Hungarian foreign minister visits Tunisia
“Cooperation between Hungary and Tunisia is important from both an economic and security perspective”, Minister of Foreign Affairs and Trade Péter Szijjártó said in a statement to Hungarian news agency MTI on Monday.
Cooperation with Tunisia is important from both an economic and security perspective
Mr. Szijjártó told the press that during his visit to Tunis on Monday he had met with the Tunisian President and Foreign Minister, and later will also be holding meetings with the Ministers of Transport, Agriculture and Higher Education, after which he will meet with the directors of Tunisia’s largest companies and with officials from the Chamber of Commerce an Industry.
“Cooperation between Hungary and Tunisia is extremely important from both an economic and security perspective. From a security perspective because while there is peace and stability in Tunisia “we can be sure that hundreds of thousands or millions of illegal immigrants will not overrun Europe from this stretch of North African coastline”, and although the people of Tunisia live their lives under a major threat of terrorism “they are holding up for the moment”, he stressed, adding that it would also be in Europe’s interests for the country to remain stable in the long term, because while this is the case “the European Union can count on one less danger from the south”.
Mr. Szijjártó highlighted that for this reason on Monday the parties had signed a bilateral agreement on Interior Ministry and anti-terrorism cooperation according to which Hungary will be sharing its border control and border security experiences with Tunisia. “A Tunisian delegation has already visited Hungary’s southern border, in addition to which a Tunisian anti-terrorist delegation has also visited Hungary, and a Hungarian anti-terrorist delegation has visited Tunisia”, he recalled. The Hungarian Foreign Minister told reporters that in future the two countries would be tightening their border security and anti-terrorist cooperation and Hungary will be providing Tunisia with the assistance required for it to defend its border with Libya, which is in the interests of both Hungary and the European Union.
Mr. Szijjártó also spoke about the fact that with regard to economic cooperation Tunisia had “picked Hungary as its strategic economic partner in Central Europe”, thanks to which bilateral trade flow increased by 18.5 percent in January. “Hungary’s Eximbank has opened a 255 million euro credit line to facilitate cooperation between Hungarian and Tunisian enterprises, which affords major opportunities on the Tunisian market to Hungarian companies operating primarily within the fields of agriculture, the food industry and water management”, he added.
The Minister also said that education relations between the two countries are extremely close and the annual number of Tunisian students being given scholarships to study in Hungary has just been increased from 100 to 150.
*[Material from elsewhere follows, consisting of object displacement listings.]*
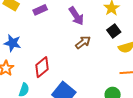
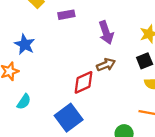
red diamond: (42, 67) -> (83, 82), moved

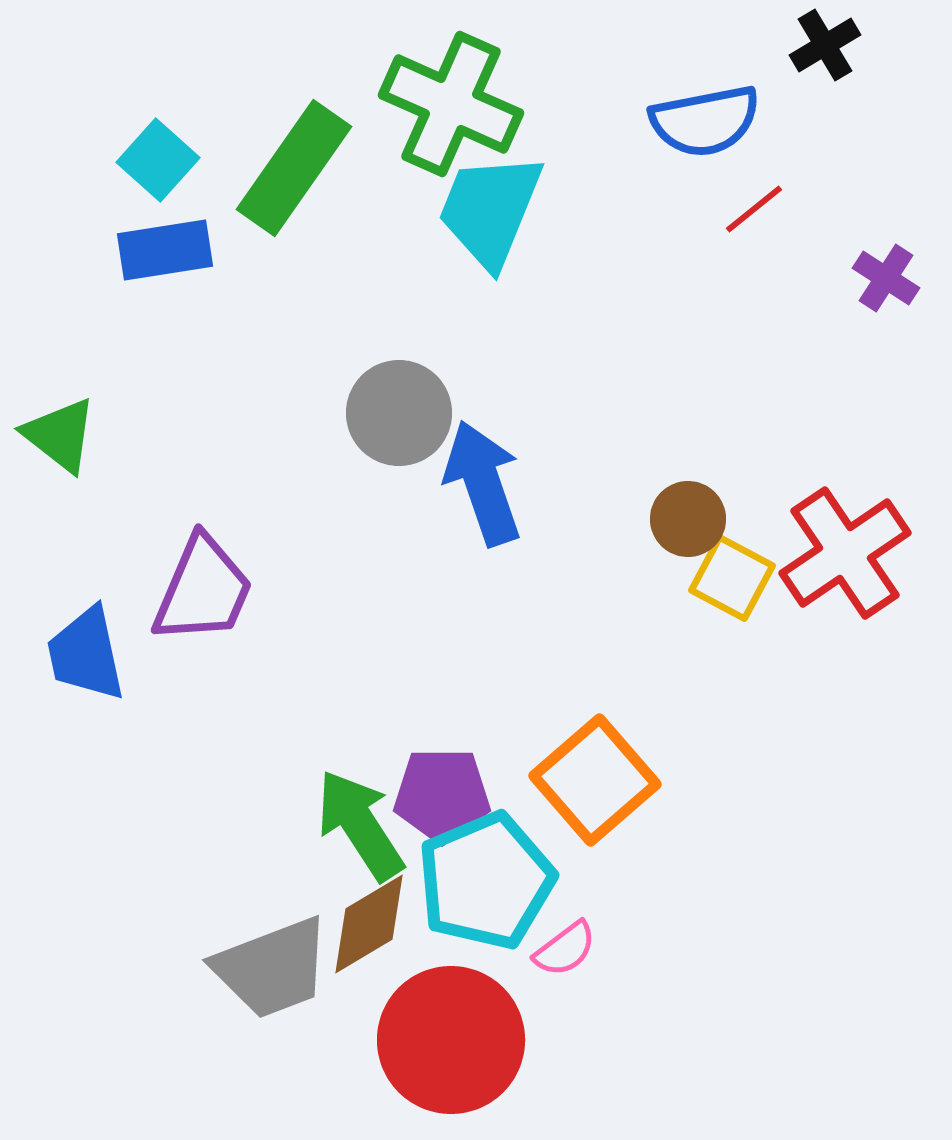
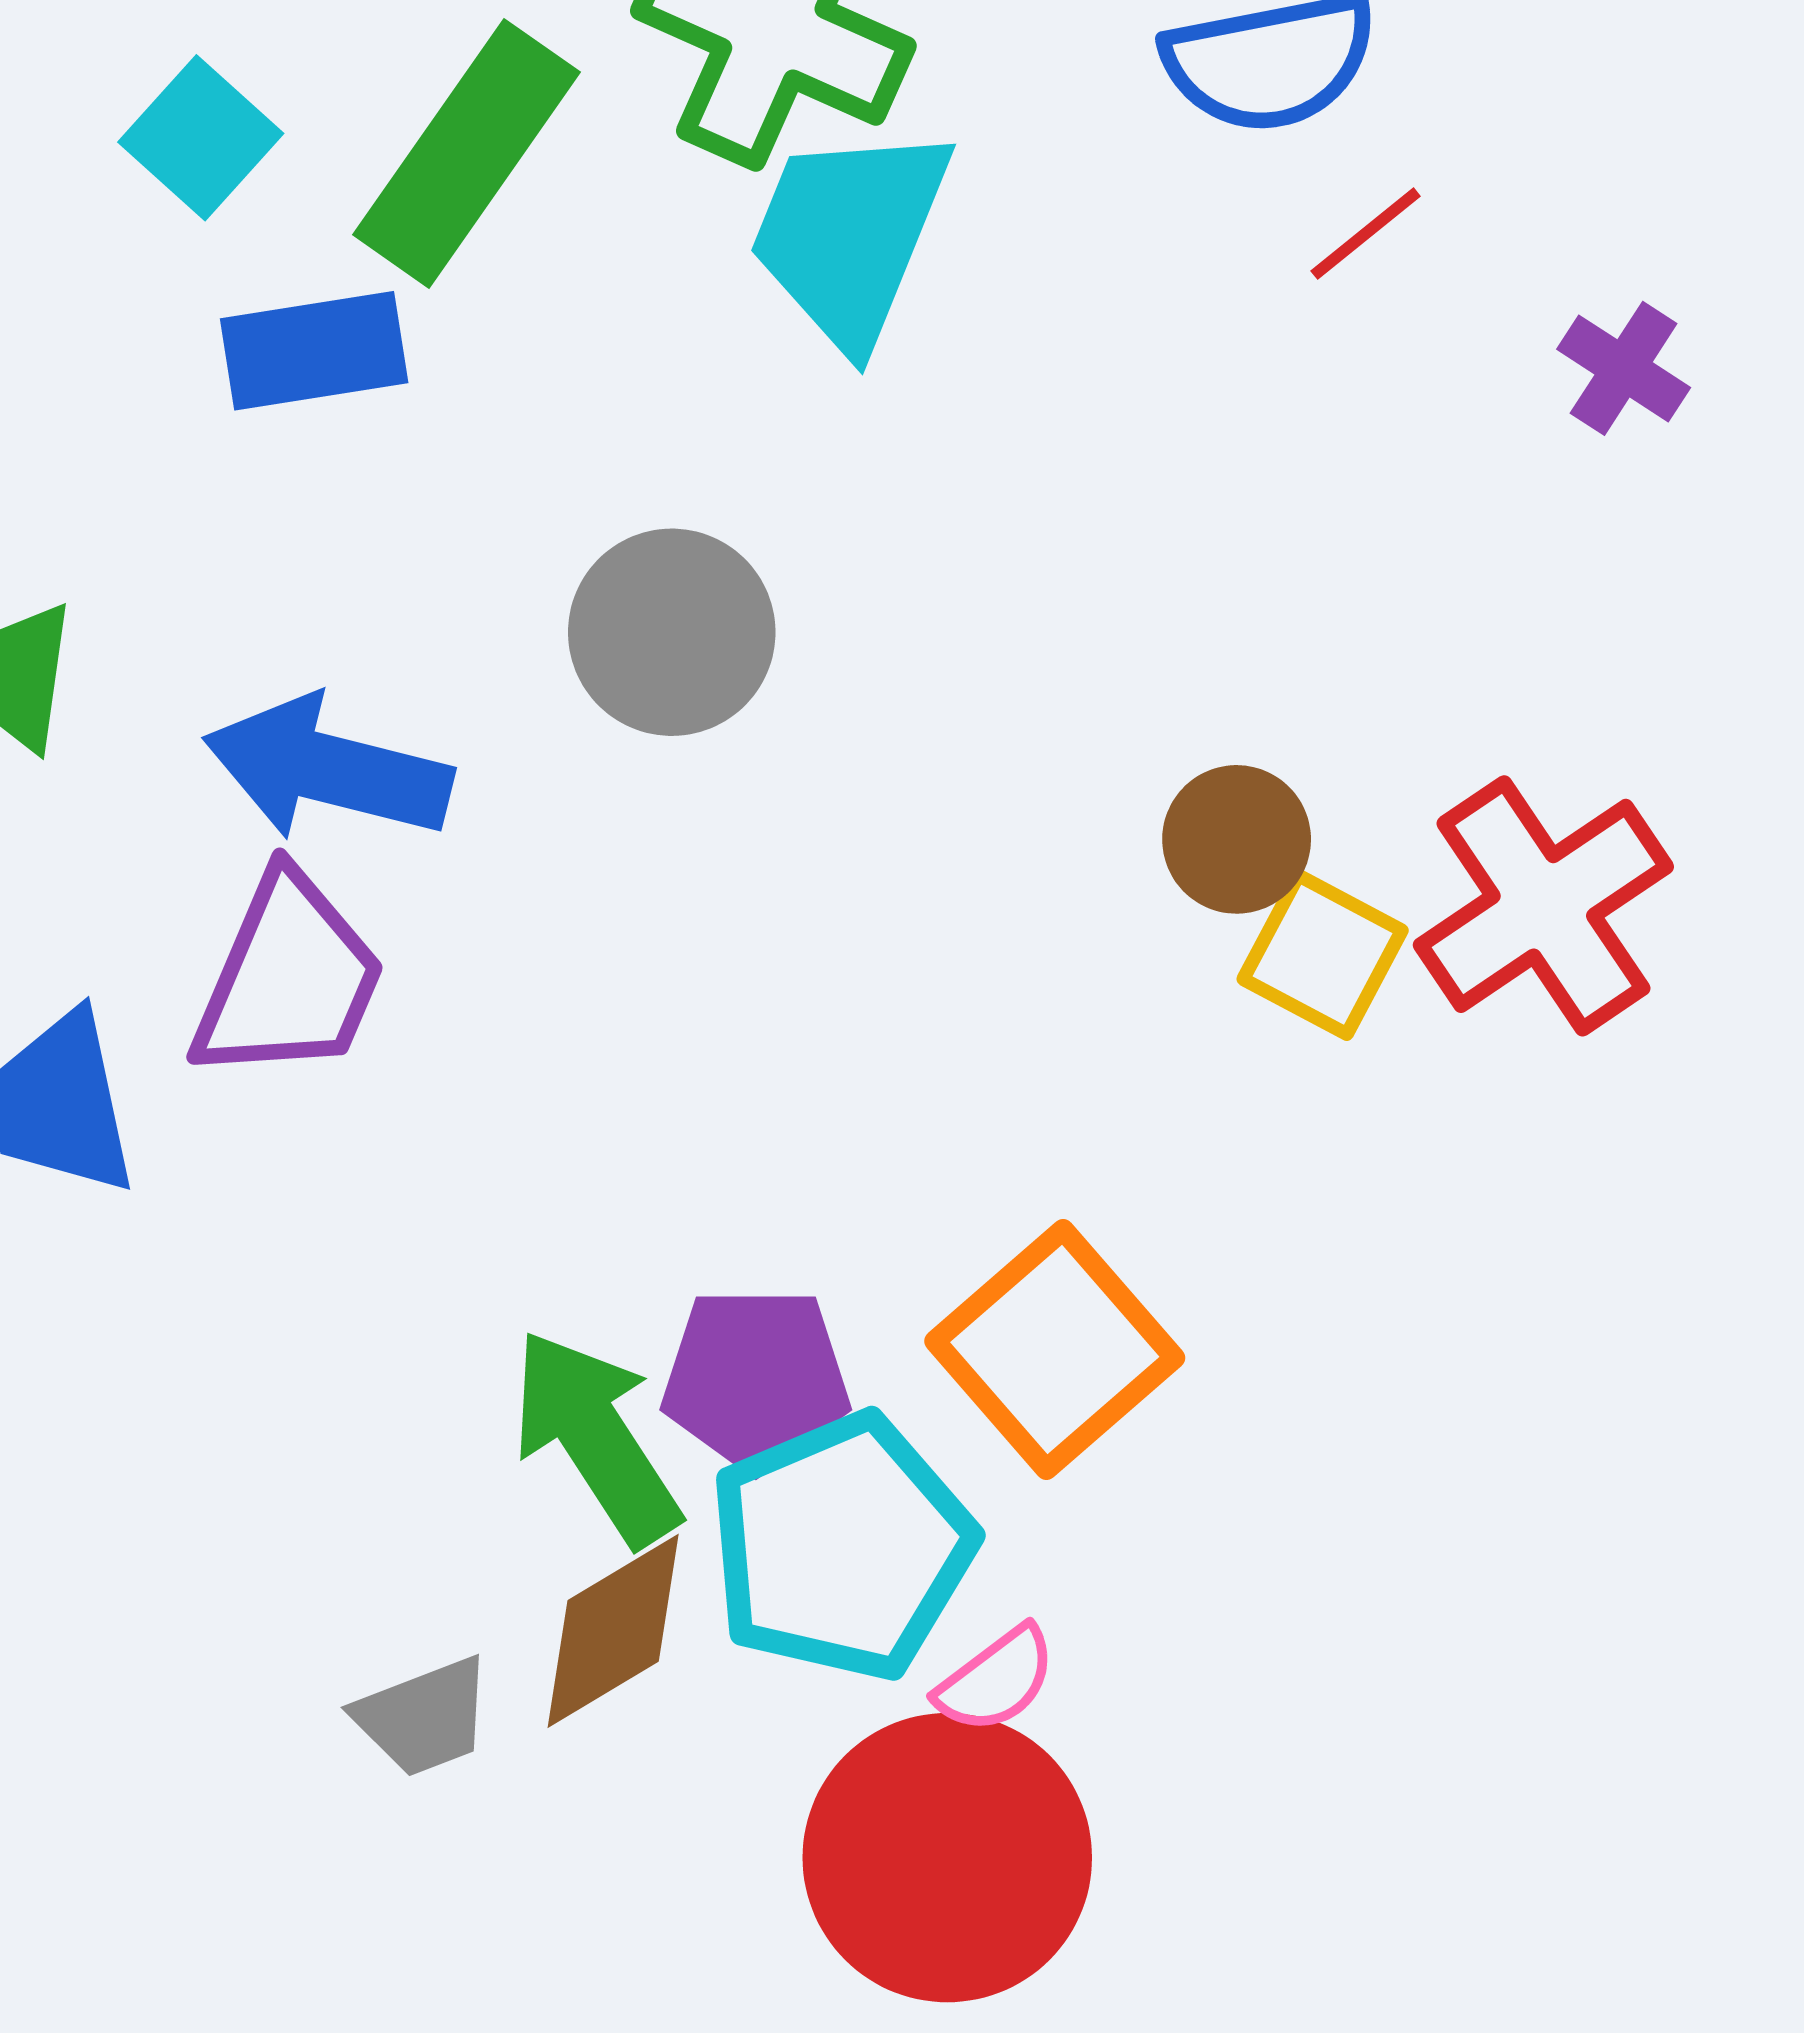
blue rectangle: (165, 250) -> (314, 351), moved
blue arrow: (483, 483) -> (328, 769), moved, turned -57
gray trapezoid: (272, 968) -> (424, 1717), size x0.6
red circle: (451, 1040) -> (947, 1858), moved

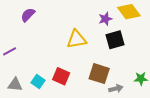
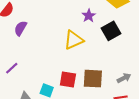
purple star: (105, 19) -> (89, 16), moved
brown square: (99, 74) -> (93, 79), moved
“Good news for Hungarian tourists is that from May of this year five charter flights-a-week will be taking off between Monastir and Budapest as opposed to the current single flight, and negotiations are also underway on launching a scheduled direct air passenger route between the two capitals”, Mr. Szijjártó said.
The Hungarian Foreign Minister also spoke about the fact that Hungary is one of the EU member states that supports the fastest possible conclusion of negotiations on a free trade agreement between the EU and Tunisia. “Hungary also supports the fact that the European Union should bring in further financial instruments to ensure the continued financial support of Tunisia until 2020, because if the EU funds Tunisian structural reforms then it will be easier to maintain stability in the country”, he pointed out.
“Hungary and Tunisia are linked by the year 1956, because it was in this year that the North African country won its independence, and it was also in this year that the two countries established diplomatic relations”, Mr. Szijjártó noted.